__Your objective__
Go to the line in the entries below that holds "competing to be" and repeat exactly from there through the line that holds "This is why", inclusive.

__Data for processing__
● ● ● ● ●

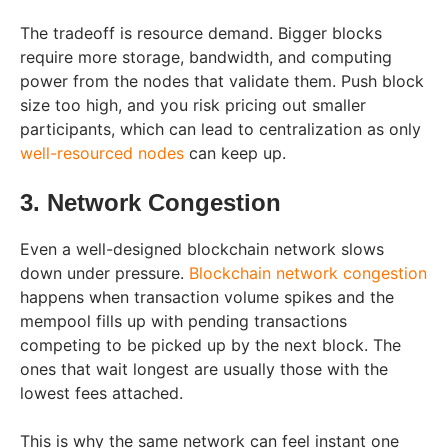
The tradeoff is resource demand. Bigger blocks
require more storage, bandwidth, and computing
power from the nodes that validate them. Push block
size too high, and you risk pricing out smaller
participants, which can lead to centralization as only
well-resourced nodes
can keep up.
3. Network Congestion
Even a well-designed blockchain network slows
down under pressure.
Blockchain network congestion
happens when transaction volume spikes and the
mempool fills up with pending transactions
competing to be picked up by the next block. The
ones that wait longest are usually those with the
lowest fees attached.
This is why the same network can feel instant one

● ● ● ● ●

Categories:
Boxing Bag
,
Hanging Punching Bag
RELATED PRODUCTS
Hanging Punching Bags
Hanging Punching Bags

● ● ● ● ●

__Completed exercise__
competing to be picked up by the next block. The
ones that wait longest are usually those with the
lowest fees attached.
This is why the same network can feel instant one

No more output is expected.